_Exercise aim_
Leave the pictures out. Return all other data exactly.

_Data provided_
"""

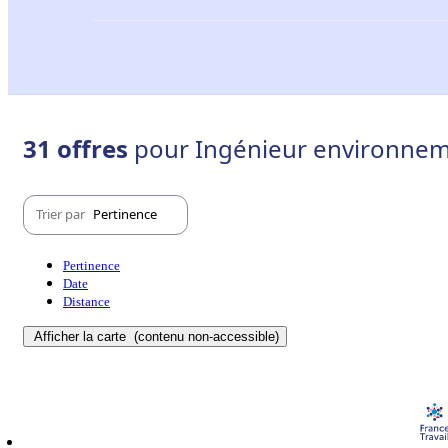
31 offres
pour Ingénieur environneme
Trier par
Pertinence
Pertinence
Date
Distance
Afficher la carte
(contenu non-accessible)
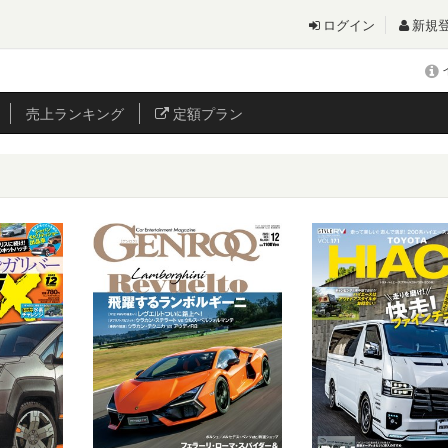
ログイン
新規
売上
ランキング
定額プラン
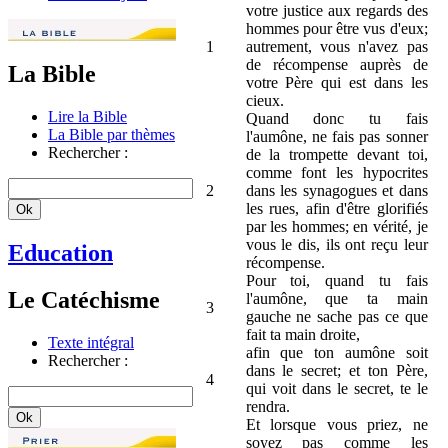
votre justice aux regards des
hommes pour être vus d'eux;
1
autrement, vous n'avez pas
de récompense auprès de
La Bible
votre Père qui est dans les
cieux.
Lire la Bible
Quand donc tu fais
La Bible par thèmes
l'aumône, ne fais pas sonner
Rechercher :
de la trompette devant toi,
comme font les hypocrites
2
dans les synagogues et dans
les rues, afin d'être glorifiés
par les hommes; en vérité, je
vous le dis, ils ont reçu leur
Education
récompense.
Pour toi, quand tu fais
Le Catéchisme
l'aumône, que ta main
3
gauche ne sache pas ce que
fait ta main droite,
Texte intégral
afin que ton aumône soit
Rechercher :
dans le secret; et ton Père,
4
qui voit dans le secret, te le
rendra.
Et lorsque vous priez, ne
soyez pas comme les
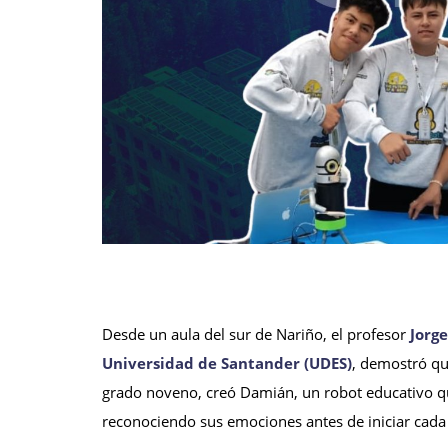
Desde un aula del sur de Nariño, el profesor
Jorg
Universidad de Santander (UDES)
, demostró qu
grado noveno, creó Damián, un robot educativo que 
reconociendo sus emociones antes de iniciar cada 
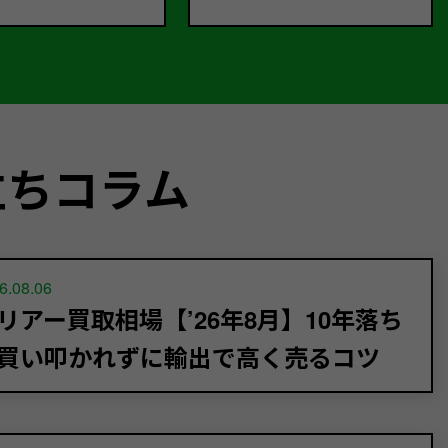
立ちコラム
6.08.06
リアー買取相場【’26年8月】10年落ち
買い叩かれずに輸出で高く売るコツ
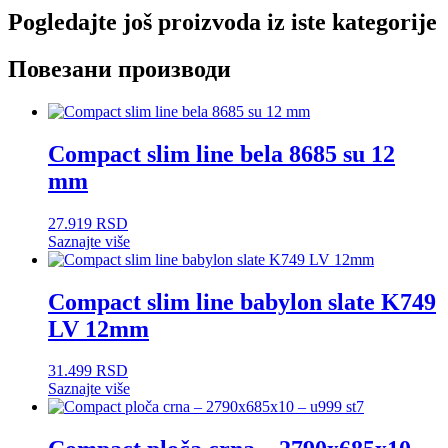
Pogledajte još proizvoda iz iste kategorije
Повезани производи
Compact slim line bela 8685 su 12
mm
27.919
RSD
Saznajte više
Compact slim line babylon slate K749
LV 12mm
31.499
RSD
Saznajte više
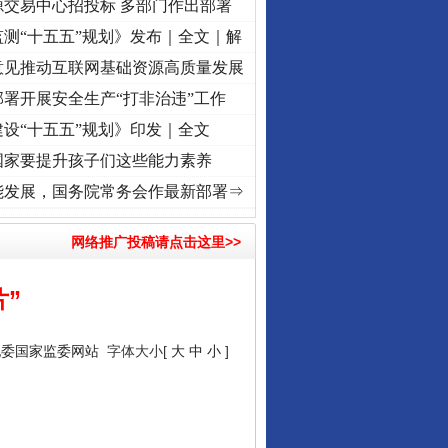
源交易中心招投标 多部门作出部署
测“十五五”规划》发布｜全文｜解
意见推动互联网基础资源高质量发展
署开展安全生产“打非治违”工作
设“十五五”规划》印发｜全文
国家要提升孩子们这些能力素养
记初心使命 奋进复兴征程丨“转折之城”激荡..
·[视频]
牢记初心使命 奋进复兴征程丨红船起
能发展，国务院常务会作最新部署⇒
网络推广投稿请点击这里>>
”
纪委国家监委网站
字体大小[
大
中
小
]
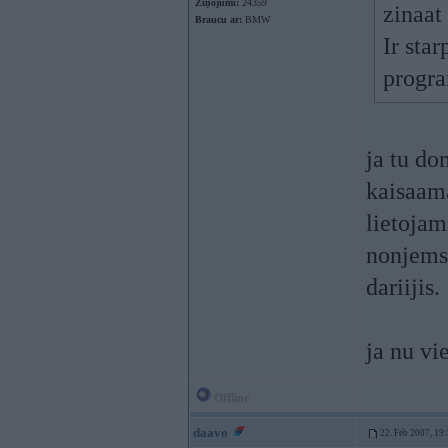
Ziņojumi:
24359
zinaat
Braucu ar:
BMW
Ir sta
progra
ja tu do
kaisaam
lietojam
nonjems/
dariijis.
ja nu vi
Offline
daavo
22. Feb 2007, 19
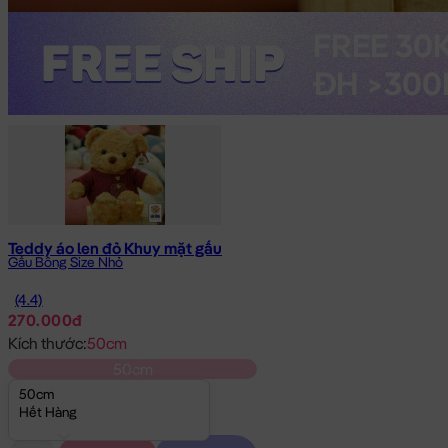
Teddy áo len đỏ Khuy mặt gấu
Gấu Bông Size Nhỏ
(4.4)
270.000đ
Kích thước:
50cm
50cm
50cm
Hết Hàng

"""

_Your solution_
31 offres
pour Ingénieur environneme
Trier par
Pertinence
Pertinence
Date
Distance
Afficher la carte
(contenu non-accessible)
ログイン
新規
売上
ランキング
定額プラン
votre justice aux regards des
hommes pour être vus d'eux;
1
autrement, vous n'avez pas
de récompense auprès de
La Bible
votre Père qui est dans les
cieux.
Lire la Bible
Quand donc tu fais
La Bible par thèmes
l'aumône, ne fais pas sonner
Rechercher :
de la trompette devant toi,
comme font les hypocrites
2
dans les synagogues et dans
les rues, afin d'être glorifiés
par les hommes; en vérité, je
vous le dis, ils ont reçu leur
Education
récompense.
Pour toi, quand tu fais
Le Catéchisme
l'aumône, que ta main
3
gauche ne sache pas ce que
fait ta main droite,
Texte intégral
afin que ton aumône soit
Rechercher :
dans le secret; et ton Père,
4
qui voit dans le secret, te le
rendra.
Et lorsque vous priez, ne
soyez pas comme les
Desde un aula del sur de Nariño, el profesor
Jorg
Universidad de Santander (UDES)
, demostró qu
grado noveno, creó Damián, un robot educativo que 
reconociendo sus emociones antes de iniciar cada 
立ちコラム
6.08.06
リアー買取相場【’26年8月】10年落ち
買い叩かれずに輸出で高く売るコツ
Pogledajte još proizvoda iz iste kategorije
Повезани производи
Compact slim line bela 8685 su 12
mm
27.919
RSD
Saznajte više
Compact slim line babylon slate K749
LV 12mm
31.499
RSD
Saznajte više
源交易中心招投标 多部门作出部署
测“十五五”规划》发布｜全文｜解
意见推动互联网基础资源高质量发展
署开展安全生产“打非治违”工作
设“十五五”规划》印发｜全文
国家要提升孩子们这些能力素养
记初心使命 奋进复兴征程丨“转折之城”激荡..
·[视频]
牢记初心使命 奋进复兴征程丨红船起
能发展，国务院常务会作最新部署⇒
网络推广投稿请点击这里>>
”
纪委国家监委网站
字体大小[
大
中
小
]
Ziņojumi:
24359
zinaat
Braucu ar:
BMW
Ir sta
progra
ja tu do
kaisaam
lietojam
nonjems/
dariijis.
ja nu vi
Offline
daavo
22. Feb 2007, 19
Teddy áo len đỏ Khuy mặt gấu
Gấu Bông Size Nhỏ
(4.4)
270.000đ
Kích thước:
50cm
50cm
50cm
Hết Hàng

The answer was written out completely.